[ACTIVITY] Where "takers" occurs in a line of the entries below, copy that line.

- - - -

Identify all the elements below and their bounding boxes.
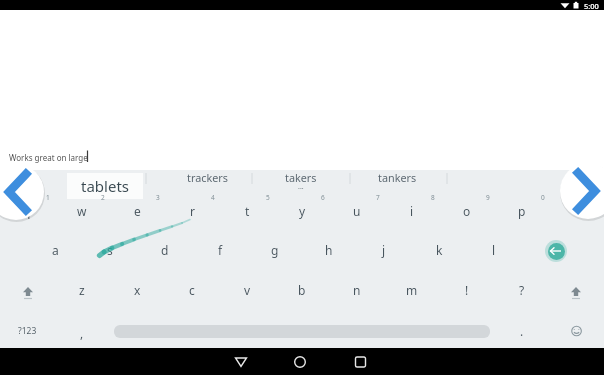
staticText: v [244,282,251,298]
staticText: x [134,282,141,298]
button[interactable]: tablets [67,173,143,199]
button[interactable]: trackers [157,166,257,188]
staticText: n [353,282,361,298]
staticText: tankers [378,170,417,185]
staticText: 6 [321,193,325,202]
button[interactable] [285,348,315,375]
staticText: t [245,203,250,219]
staticText: ?123 [18,325,37,337]
staticText: ? [519,282,525,298]
staticText: . [520,323,524,339]
staticText: 0 [541,193,545,202]
staticText: 9 [486,193,490,202]
staticText: w [77,203,87,219]
staticText: b [298,282,306,298]
staticText: ! [465,282,469,298]
staticText: y [299,203,306,219]
staticText: r [190,203,195,219]
staticText: takers [285,170,317,185]
button[interactable] [345,348,375,375]
button[interactable] [560,163,604,219]
staticText: Works great on large [9,152,88,163]
button[interactable] [0,164,44,220]
staticText: 5 [266,193,270,202]
staticText: 1 [46,193,50,202]
staticText: p [518,203,526,219]
staticText: s [107,242,113,258]
staticText: 3 [156,193,160,202]
staticText: d [161,242,169,258]
staticText: 8 [431,193,435,202]
staticText: ... [298,182,304,192]
staticText: 2 [101,193,105,202]
staticText: i [410,203,414,219]
button[interactable]: takers [258,166,344,188]
staticText: 4 [211,193,215,202]
staticText: z [79,282,85,298]
staticText: h [325,242,333,258]
staticText: k [436,242,443,258]
button[interactable] [226,348,256,375]
staticText: q [23,203,31,219]
staticText: m [406,282,418,298]
staticText: j [382,242,386,258]
staticText: tablets [81,176,129,196]
staticText: 7 [376,193,380,202]
staticText: c [189,282,195,298]
button[interactable] [548,243,565,260]
staticText: , [80,325,84,341]
button[interactable]: tankers [352,166,442,188]
staticText: g [271,242,279,258]
staticText: trackers [187,170,228,185]
staticText: f [218,242,223,258]
staticText: a [52,242,59,258]
staticText: e [134,203,141,219]
staticText: o [463,203,471,219]
staticText: u [353,203,361,219]
staticText: 5:00 [584,1,599,11]
staticText: l [492,242,496,258]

- - - -

[TASK RESULT]
staticText: takers [285,170,317,185]
button[interactable]: takers [258,166,344,188]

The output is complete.